By brendan on Feb 06, 2009
Here is both delivered NFS latency and disk latency, for disk + DRAM alone:
First clue is that the dark line at the bottom is in the NFS latency map only. This suggests the operation has returned to the client before it has reached the disk layer.
Zooming in the vertical time scale:
We can now see that these operations are mostly in the 0 us to 21 us range - which is very, very fast. DRAM fast. As an aside, there are other NFS operations apart from read can return from DRAM - these include open, close and stat.
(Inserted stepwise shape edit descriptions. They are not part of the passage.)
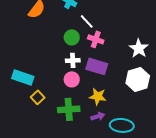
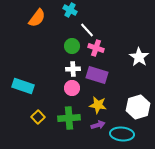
white hexagon: (138, 79) -> (138, 107), moved
yellow square: (38, 97) -> (38, 117), moved

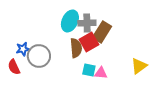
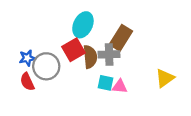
gray cross: (87, 23) -> (109, 54), moved
red square: (89, 42) -> (73, 50), moved
red semicircle: (14, 67) -> (27, 82), moved

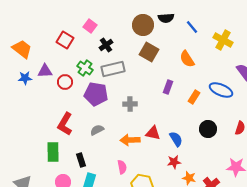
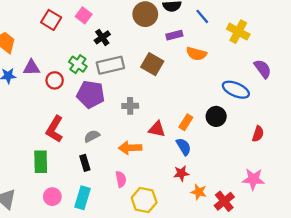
red square: (65, 40) -> (51, 20), moved
brown square: (149, 52) -> (152, 64), moved
orange semicircle: (187, 59) -> (196, 54), turned -42
purple rectangle: (168, 87) -> (174, 35), moved, turned 56
orange rectangle: (194, 97) -> (186, 122), moved
black circle: (208, 129) -> (216, 116), moved
red triangle: (153, 133) -> (157, 129), moved
black rectangle: (81, 160) -> (85, 163), moved

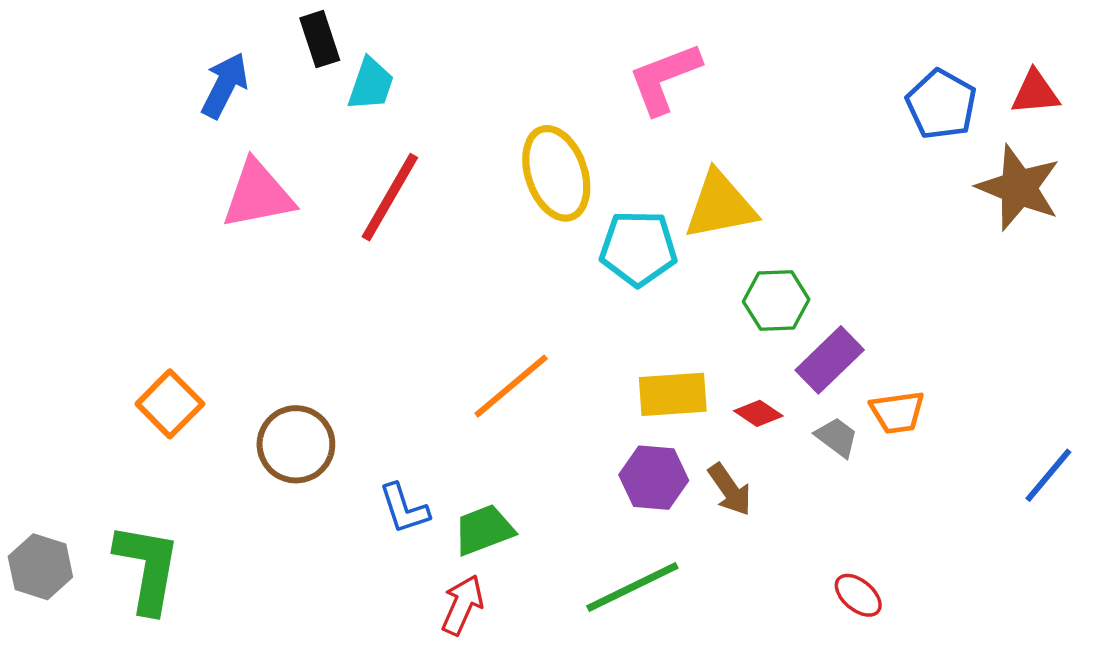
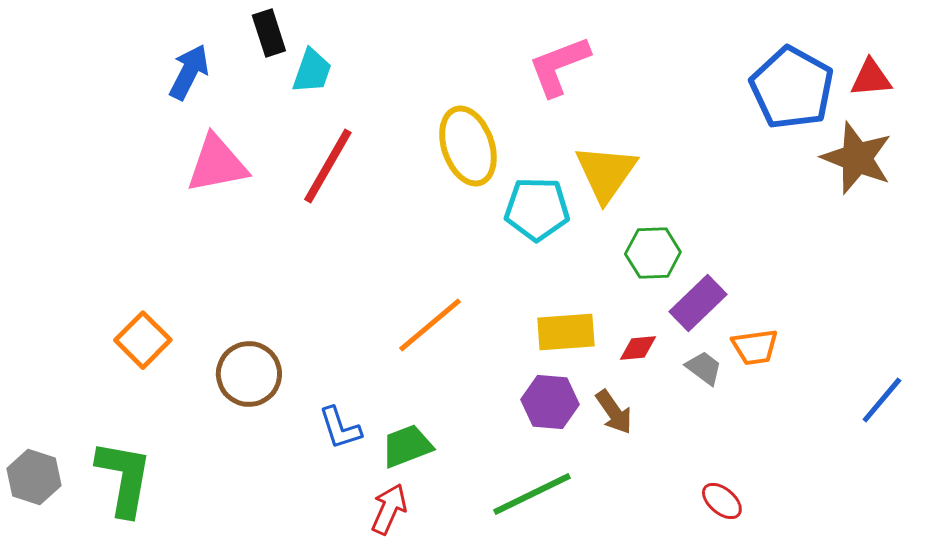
blue pentagon: (941, 104) -> (792, 88), size x1.4
yellow triangle: (720, 205) -> (606, 173), turned -44
red diamond: (758, 413) -> (638, 348), turned -39

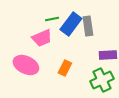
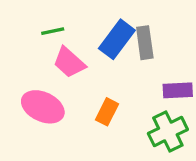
green line: (52, 19) -> (53, 31), moved
pink trapezoid: (42, 38) -> (69, 62), turned 65

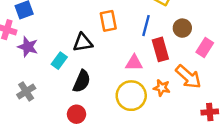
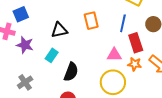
black triangle: (83, 43) -> (59, 30), moved
orange star: (162, 88) -> (135, 64), moved

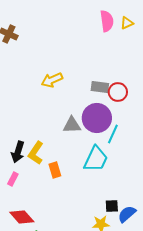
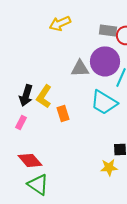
cyan trapezoid: (96, 159) -> (104, 102), turned 96

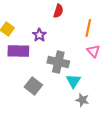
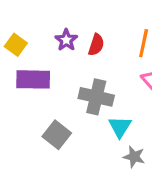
red semicircle: (58, 11) -> (96, 45), moved
purple star: (39, 35) -> (66, 40), moved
We know these are all reads from viewing the NFS operation type:
The average is 2633 NFS reads/sec, which includes hits from DRAM and reads from disk.
Now we'll use the "ZFS ARC" accesses statistic to see our DRAM cache hit rate (the ARC is our DRAM based filesystem cache):
The averages for this visible range shows 467 data hits/sec - consistent with the number of fast NFS operations/sec that the latency map suggested were DRAM based.
This is amazing stuff - examining the latency throughout the software stack, and clearly seeing the difference between DRAM and disk hits. You can probably see why we picked heat maps to show latency instead of line graphs showing average latency. Traditional performance tools provide average latency for these layers - but so much information has been lost when averaging this data. Since using these heat maps for latency, we've noticed many issues that may otherwise go unnoticed when using single values.